Polycyclic Geometric Realizations of the Gray Configuration

TL;DR

This paper investigates geometric realizations of the Gray configuration, demonstrating the existence of two distinct Z_3 symmetric realizations and showing that Z_9 symmetric realizations are only weak, with additional unintended incidences.

Contribution

It provides the first explicit constructions of polycyclic realizations of the Gray configuration with Z_3 symmetry and clarifies limitations for Z_9 symmetric realizations.

Findings

Two distinct Z_3 symmetric realizations are constructed.

Z_9 symmetric realization is only weak, with extra incidences.

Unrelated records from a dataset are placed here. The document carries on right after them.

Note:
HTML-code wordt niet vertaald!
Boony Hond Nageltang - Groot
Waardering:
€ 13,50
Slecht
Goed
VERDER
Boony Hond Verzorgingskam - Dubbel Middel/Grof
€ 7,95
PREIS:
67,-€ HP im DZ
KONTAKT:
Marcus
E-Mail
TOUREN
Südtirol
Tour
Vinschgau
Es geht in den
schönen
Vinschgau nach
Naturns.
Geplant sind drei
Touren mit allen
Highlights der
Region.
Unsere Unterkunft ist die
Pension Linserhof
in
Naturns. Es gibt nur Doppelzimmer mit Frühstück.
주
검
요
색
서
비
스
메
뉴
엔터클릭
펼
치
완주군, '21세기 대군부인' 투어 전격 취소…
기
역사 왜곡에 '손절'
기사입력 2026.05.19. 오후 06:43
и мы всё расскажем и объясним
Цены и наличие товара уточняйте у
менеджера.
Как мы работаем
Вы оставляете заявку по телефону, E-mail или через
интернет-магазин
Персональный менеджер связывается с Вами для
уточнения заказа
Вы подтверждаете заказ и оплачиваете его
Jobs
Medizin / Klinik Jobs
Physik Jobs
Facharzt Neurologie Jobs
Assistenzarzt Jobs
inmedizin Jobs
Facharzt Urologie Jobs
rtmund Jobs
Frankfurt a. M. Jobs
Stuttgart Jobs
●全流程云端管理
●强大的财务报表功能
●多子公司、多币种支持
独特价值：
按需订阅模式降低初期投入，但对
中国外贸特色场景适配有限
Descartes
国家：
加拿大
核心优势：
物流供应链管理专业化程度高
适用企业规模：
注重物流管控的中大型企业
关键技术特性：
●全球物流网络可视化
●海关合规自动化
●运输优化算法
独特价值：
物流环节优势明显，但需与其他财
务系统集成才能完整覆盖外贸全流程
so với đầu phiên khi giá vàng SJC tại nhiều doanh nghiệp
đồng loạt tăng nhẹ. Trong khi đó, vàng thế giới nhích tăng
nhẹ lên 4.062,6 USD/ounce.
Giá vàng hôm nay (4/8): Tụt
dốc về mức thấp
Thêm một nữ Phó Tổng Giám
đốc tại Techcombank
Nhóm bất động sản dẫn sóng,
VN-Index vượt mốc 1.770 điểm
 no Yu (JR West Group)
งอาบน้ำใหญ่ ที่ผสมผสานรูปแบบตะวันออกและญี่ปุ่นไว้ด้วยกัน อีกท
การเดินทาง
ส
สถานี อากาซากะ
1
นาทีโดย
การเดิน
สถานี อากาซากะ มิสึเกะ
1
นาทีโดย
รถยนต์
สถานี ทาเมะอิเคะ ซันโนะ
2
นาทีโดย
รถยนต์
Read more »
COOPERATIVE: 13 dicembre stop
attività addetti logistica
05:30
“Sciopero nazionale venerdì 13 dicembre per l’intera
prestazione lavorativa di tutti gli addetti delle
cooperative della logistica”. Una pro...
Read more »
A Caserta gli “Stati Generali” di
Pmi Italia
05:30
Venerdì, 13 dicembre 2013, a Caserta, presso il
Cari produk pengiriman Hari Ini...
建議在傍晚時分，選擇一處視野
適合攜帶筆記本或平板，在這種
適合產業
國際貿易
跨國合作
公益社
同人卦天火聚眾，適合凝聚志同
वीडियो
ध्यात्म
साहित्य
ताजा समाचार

The Gray configuration's symmetries influence its geometric realizations.

Abstract

The Gray configuration is a (27_3) configuration which typically is realized as the points and lines of the 3 x 3 x 3 integer lattice. It occurs as a member of an infinite family of configurations defined by Bouwer in 1972. Since their discovery, both the Gray configuration and its Levi graph (i.e., its point-line incidence graph) have been the subject of intensive study. Its automorphism group contains cyclic subgroups isomorphic to Z_3 and Z_9, so it is natural to ask whether the Gray configuration can be realized in the plane with any of the corresponding rotational symmetry. In this paper, we show that there are two distinct polycyclic realizations with Z_3 symmetry. In contrast, the only geometric polycyclic realization with straight lines and Z_9 symmetry is only a "weak" realization, with extra unwanted incidences (in particular, the realization is actually a (27_4) configuration).